Menurut Bowo, seharusnya respon pihak rektorat UI mengapresiasi sikap Badan Eksekutif Mahasiswa (BEM) UI, yang telah melontarkan kritik terhadap pemerintah dengan satire melalui poster yang menobatkan Presiden Joko Widodo (Jokowi) sebagai "The King of Lip Service".
"Sikap kritis BEM UI dan kawan-kawan mahasiswa terhadap pemerintah seharusnya patut mendapat apresiasi. Apa lagi, Kampus itu kan mengedepankan kebebasan akademik," ucapnya.
Terkait pemberian jabatan di BUMN terhadap Ari Kuncoro, Bowo menganggap itu telah menyalahi Peraturan Pemerintah (PP) 68/2013 tentang Statuta UI. Di dalam Pasal 35 ayat C, dijelaskan bahwa rektor atau wakil rektor UI tak boleh rangkap jabatan pada badan usaha milik negara/daerah atau swasta.
"Sudah pakai cara kolonial, nabrak aturan pulak," imbuhnya.
Sebagai "kepanjangan tangan" pemerintah, menurut Bowo, Rektor UI seharusnya merespon poster "Jokowi The King of Lips Service" secara positif.
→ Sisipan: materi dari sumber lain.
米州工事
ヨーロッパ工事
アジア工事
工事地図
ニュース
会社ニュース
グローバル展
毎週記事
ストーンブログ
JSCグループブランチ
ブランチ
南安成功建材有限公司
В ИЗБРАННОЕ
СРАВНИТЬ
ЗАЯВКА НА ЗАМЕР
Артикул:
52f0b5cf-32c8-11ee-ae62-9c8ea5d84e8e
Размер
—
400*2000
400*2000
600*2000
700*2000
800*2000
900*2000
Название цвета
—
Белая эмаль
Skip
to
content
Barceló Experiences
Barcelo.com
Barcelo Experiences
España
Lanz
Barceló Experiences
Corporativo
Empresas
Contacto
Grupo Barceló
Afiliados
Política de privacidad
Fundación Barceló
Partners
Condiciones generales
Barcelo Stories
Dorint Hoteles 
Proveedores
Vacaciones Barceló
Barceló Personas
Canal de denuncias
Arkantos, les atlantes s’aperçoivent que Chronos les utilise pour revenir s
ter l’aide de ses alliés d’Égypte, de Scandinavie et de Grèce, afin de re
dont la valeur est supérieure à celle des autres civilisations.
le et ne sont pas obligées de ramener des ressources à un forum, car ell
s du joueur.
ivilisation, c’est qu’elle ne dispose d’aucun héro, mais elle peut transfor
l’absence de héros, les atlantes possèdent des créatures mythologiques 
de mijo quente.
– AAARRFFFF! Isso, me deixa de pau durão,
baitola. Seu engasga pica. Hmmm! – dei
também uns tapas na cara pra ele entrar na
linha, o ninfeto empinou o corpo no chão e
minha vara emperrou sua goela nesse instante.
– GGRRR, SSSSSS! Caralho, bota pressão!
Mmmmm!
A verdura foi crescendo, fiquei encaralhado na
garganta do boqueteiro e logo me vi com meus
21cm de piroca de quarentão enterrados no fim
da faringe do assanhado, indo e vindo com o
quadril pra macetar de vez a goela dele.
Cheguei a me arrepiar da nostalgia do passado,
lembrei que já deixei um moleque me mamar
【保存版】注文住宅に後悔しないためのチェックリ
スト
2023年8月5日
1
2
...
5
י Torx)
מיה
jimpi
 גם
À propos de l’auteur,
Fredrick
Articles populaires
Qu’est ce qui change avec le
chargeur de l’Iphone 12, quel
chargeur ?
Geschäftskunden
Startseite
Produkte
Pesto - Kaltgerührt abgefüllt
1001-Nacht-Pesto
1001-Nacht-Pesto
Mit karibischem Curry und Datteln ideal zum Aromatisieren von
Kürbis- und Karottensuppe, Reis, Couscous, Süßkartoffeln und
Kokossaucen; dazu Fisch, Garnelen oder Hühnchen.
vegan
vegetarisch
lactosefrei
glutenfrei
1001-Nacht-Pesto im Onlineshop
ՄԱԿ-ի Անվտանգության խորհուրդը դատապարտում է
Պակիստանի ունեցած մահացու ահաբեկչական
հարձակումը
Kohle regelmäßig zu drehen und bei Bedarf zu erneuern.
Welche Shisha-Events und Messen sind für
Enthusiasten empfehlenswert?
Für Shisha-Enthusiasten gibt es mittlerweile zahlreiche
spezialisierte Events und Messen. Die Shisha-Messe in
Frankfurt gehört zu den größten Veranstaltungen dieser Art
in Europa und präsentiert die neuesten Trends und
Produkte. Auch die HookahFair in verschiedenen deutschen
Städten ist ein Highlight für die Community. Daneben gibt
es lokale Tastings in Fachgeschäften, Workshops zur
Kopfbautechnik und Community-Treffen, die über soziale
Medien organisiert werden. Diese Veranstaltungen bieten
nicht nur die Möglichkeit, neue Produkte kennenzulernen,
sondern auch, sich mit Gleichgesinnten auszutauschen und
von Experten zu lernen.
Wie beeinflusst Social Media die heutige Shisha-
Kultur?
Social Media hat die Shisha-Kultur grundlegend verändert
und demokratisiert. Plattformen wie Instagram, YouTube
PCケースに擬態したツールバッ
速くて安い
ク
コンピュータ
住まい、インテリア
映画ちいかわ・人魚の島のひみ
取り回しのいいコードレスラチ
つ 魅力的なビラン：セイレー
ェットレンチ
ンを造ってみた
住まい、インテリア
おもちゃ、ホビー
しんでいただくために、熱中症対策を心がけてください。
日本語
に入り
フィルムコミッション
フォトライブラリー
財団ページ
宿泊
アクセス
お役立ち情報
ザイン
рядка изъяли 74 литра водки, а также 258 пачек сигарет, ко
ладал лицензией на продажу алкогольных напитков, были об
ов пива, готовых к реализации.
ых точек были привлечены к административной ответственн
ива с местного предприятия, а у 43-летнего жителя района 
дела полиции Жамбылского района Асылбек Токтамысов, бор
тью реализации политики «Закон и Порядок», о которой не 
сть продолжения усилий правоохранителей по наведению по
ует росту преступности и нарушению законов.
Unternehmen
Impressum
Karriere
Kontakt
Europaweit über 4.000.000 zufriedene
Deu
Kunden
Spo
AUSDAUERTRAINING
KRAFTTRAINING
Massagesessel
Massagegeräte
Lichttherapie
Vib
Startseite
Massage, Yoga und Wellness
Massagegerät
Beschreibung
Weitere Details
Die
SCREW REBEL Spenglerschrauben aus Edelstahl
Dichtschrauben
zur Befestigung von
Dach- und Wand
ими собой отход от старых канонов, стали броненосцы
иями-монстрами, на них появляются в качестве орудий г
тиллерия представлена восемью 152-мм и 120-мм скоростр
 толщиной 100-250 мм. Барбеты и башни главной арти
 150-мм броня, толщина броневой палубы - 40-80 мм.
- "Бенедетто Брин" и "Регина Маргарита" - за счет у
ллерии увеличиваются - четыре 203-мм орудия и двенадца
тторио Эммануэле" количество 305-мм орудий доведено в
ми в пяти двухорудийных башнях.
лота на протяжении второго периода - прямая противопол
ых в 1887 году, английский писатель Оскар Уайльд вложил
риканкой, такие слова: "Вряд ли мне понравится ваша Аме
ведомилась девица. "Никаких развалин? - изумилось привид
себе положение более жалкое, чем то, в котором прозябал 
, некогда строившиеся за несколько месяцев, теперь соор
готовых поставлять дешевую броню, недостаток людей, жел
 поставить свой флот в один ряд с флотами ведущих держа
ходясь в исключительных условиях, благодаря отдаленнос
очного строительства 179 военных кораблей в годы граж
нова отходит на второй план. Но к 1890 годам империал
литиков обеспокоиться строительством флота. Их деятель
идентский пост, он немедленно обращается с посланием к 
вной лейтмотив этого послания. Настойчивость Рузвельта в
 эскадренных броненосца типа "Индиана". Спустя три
Karena, hal itu bagian dari kontribusi mahasiswa untuk mengingatkan kembali janji-janji presiden yang belum terealisasi atau menyimpang dari komitmen.
"Misal, saat kampanye Jokowi akan memberi subdisi sembako bagi rakyat dengan mengeluarkan kartu sembako. Sekarang, sembako malah dipajakin sama Menkeu Sri Mulyani yang merupakan anak buah Jokowi," beber Bowo.
Oleh karena itu, Bowo menyarankan para akademisi untuk mensupport pergerakan mahasiswa dalam mengkritisi kebijakan pemerintah, bukan justru
membully.
"Kritikan dari mahasiswa terhadap pemerintah harus didukung. Karena banyak ucapan pemerintah yang sudah tidak selaras dengan tindakannya. Mungkin saja Pak Presiden lupa pada komitmennya, sehingga perlu diingatkan lagi," tandas Bowo.